Exercise details |
Among the records, which lines hold the word "Informativa"? Pick them out.

========

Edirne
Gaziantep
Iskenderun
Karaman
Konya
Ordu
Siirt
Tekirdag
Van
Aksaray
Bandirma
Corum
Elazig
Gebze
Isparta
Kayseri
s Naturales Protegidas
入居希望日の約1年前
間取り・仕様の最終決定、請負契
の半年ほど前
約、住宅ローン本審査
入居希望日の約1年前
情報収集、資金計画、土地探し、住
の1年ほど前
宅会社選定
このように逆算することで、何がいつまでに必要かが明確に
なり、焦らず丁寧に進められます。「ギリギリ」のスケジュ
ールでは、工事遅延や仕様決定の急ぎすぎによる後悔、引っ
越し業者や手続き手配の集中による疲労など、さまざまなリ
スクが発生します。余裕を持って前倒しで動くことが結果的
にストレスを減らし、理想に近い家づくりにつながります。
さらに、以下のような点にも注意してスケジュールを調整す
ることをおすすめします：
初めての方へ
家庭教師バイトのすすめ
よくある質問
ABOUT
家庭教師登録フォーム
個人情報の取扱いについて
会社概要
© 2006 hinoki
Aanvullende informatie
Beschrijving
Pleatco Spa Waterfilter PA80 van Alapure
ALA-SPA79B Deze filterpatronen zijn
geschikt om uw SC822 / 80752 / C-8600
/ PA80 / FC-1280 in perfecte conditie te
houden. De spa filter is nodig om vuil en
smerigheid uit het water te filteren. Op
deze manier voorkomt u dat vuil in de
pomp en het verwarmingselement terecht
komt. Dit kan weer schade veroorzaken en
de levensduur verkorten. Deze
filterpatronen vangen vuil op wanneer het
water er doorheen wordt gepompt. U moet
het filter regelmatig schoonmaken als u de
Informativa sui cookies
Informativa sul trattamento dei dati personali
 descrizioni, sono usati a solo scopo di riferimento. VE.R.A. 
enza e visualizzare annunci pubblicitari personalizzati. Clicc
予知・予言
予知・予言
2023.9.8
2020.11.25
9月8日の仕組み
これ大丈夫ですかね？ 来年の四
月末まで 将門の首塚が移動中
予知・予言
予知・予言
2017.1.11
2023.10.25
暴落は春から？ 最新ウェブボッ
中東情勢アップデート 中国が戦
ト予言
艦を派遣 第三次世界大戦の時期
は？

========

Reply |
Informativa sui cookies
Informativa sul trattamento dei dati personali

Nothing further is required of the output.